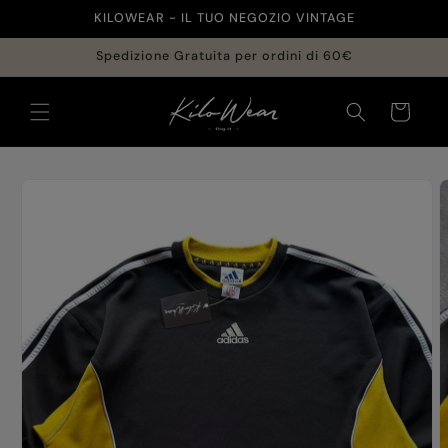
Vai
KILOWEAR - IL TUO NEGOZIO VINTAGE
direttamente
ai contenuti
Spedizione Gratuita per ordini di 60€
Carrello
Passa alle
informazioni
sul prodotto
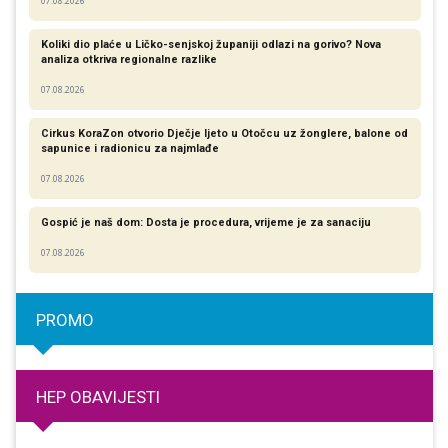
07.08.2026
Koliki dio plaće u Ličko-senjskoj županiji odlazi na gorivo? Nova
analiza otkriva regionalne razlike​
07.08.2026
Cirkus KoraZon otvorio Dječje ljeto u Otočcu uz žonglere, balone od
sapunice i radionicu za najmlađe
07.08.2026
Gospić je naš dom: Dosta je procedura, vrijeme je za sanaciju
07.08.2026
PROMO
HEP OBAVIJESTI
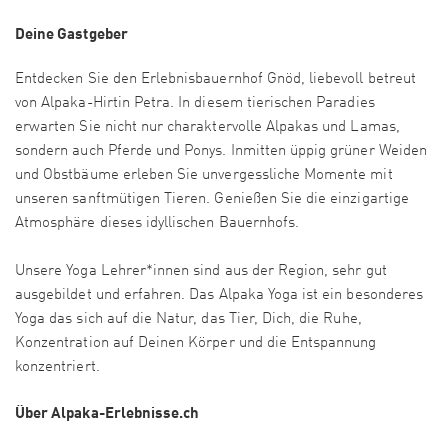
Deine Gastgeber
Entdecken Sie den Erlebnisbauernhof Gnöd, liebevoll betreut
von Alpaka-Hirtin Petra. In diesem tierischen Paradies
erwarten Sie nicht nur charaktervolle Alpakas und Lamas,
sondern auch Pferde und Ponys. Inmitten üppig grüner Weiden
und Obstbäume erleben Sie unvergessliche Momente mit
unseren sanftmütigen Tieren. Genießen Sie die einzigartige
Atmosphäre dieses idyllischen Bauernhofs.
Unsere Yoga Lehrer*innen sind aus der Region, sehr gut
ausgebildet und erfahren. Das Alpaka Yoga ist ein besonderes
Yoga das sich auf die Natur, das Tier, Dich, die Ruhe,
Konzentration auf Deinen Körper und die Entspannung
konzentriert.
Über Alpaka-Erlebnisse.ch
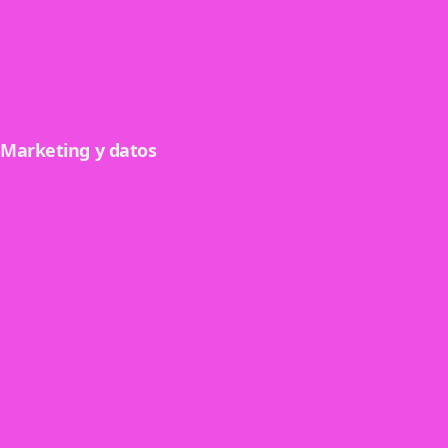
Control de accesos
Validá y controlá el ingreso de tu evento en tiempo real.
Ver detalle
Marketing y datos
Marketing
Potenciá tus ventas con campañas de e-mail
personalizadas y códigos de descuento.
Ver detalle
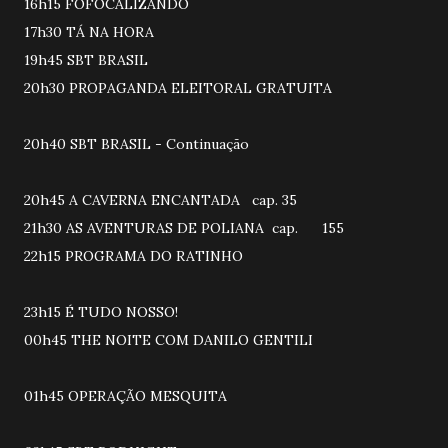
16h15 FOFOCALIZANDO
17h30 TÁ NA HORA
19h45 SBT BRASIL
20h30 PROPAGANDA ELEITORAL GRATUITA
20h40 SBT BRASIL - Continuação
20h45 A CAVERNA ENCANTADA cap. 35
21h30 AS AVENTURAS DE POLIANA cap. 155
22h15 PROGRAMA DO RATINHO
23h15 É TUDO NOSSO!
00h45 THE NOITE COM DANILO GENTILI
01h45 OPERAÇÃO MESQUITA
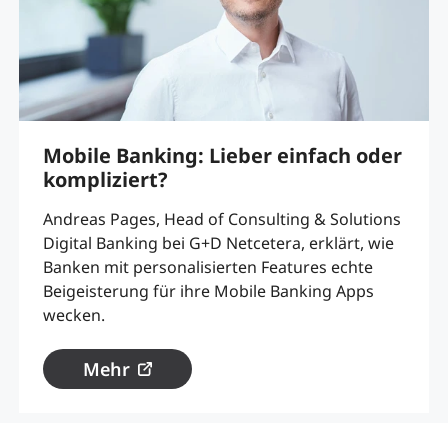
Mobile Banking: Lieber einfach oder
kompliziert?
Andreas Pages, Head of Consulting & Solutions
Digital Banking bei G+D Netcetera, erklärt, wie
Banken mit personalisierten Features echte
Beigeisterung für ihre Mobile Banking Apps
wecken.
Mehr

--- Your instructions ---
Output each line above exactly as it stands, omitting the pictures.

--- The completed task ---
Vai
KILOWEAR - IL TUO NEGOZIO VINTAGE
direttamente
ai contenuti
Spedizione Gratuita per ordini di 60€
Carrello
Passa alle
informazioni
sul prodotto
07.08.2026
Koliki dio plaće u Ličko-senjskoj županiji odlazi na gorivo? Nova
analiza otkriva regionalne razlike​
07.08.2026
Cirkus KoraZon otvorio Dječje ljeto u Otočcu uz žonglere, balone od
sapunice i radionicu za najmlađe
07.08.2026
Gospić je naš dom: Dosta je procedura, vrijeme je za sanaciju
07.08.2026
PROMO
HEP OBAVIJESTI
Deine Gastgeber
Entdecken Sie den Erlebnisbauernhof Gnöd, liebevoll betreut
von Alpaka-Hirtin Petra. In diesem tierischen Paradies
erwarten Sie nicht nur charaktervolle Alpakas und Lamas,
sondern auch Pferde und Ponys. Inmitten üppig grüner Weiden
und Obstbäume erleben Sie unvergessliche Momente mit
unseren sanftmütigen Tieren. Genießen Sie die einzigartige
Atmosphäre dieses idyllischen Bauernhofs.
Unsere Yoga Lehrer*innen sind aus der Region, sehr gut
ausgebildet und erfahren. Das Alpaka Yoga ist ein besonderes
Yoga das sich auf die Natur, das Tier, Dich, die Ruhe,
Konzentration auf Deinen Körper und die Entspannung
konzentriert.
Über Alpaka-Erlebnisse.ch
Control de accesos
Validá y controlá el ingreso de tu evento en tiempo real.
Ver detalle
Marketing y datos
Marketing
Potenciá tus ventas con campañas de e-mail
personalizadas y códigos de descuento.
Ver detalle
16h15 FOFOCALIZANDO
17h30 TÁ NA HORA
19h45 SBT BRASIL
20h30 PROPAGANDA ELEITORAL GRATUITA
20h40 SBT BRASIL - Continuação
20h45 A CAVERNA ENCANTADA cap. 35
21h30 AS AVENTURAS DE POLIANA cap. 155
22h15 PROGRAMA DO RATINHO
23h15 É TUDO NOSSO!
00h45 THE NOITE COM DANILO GENTILI
01h45 OPERAÇÃO MESQUITA
Mobile Banking: Lieber einfach oder
kompliziert?
Andreas Pages, Head of Consulting & Solutions
Digital Banking bei G+D Netcetera, erklärt, wie
Banken mit personalisierten Features echte
Beigeisterung für ihre Mobile Banking Apps
wecken.
Mehr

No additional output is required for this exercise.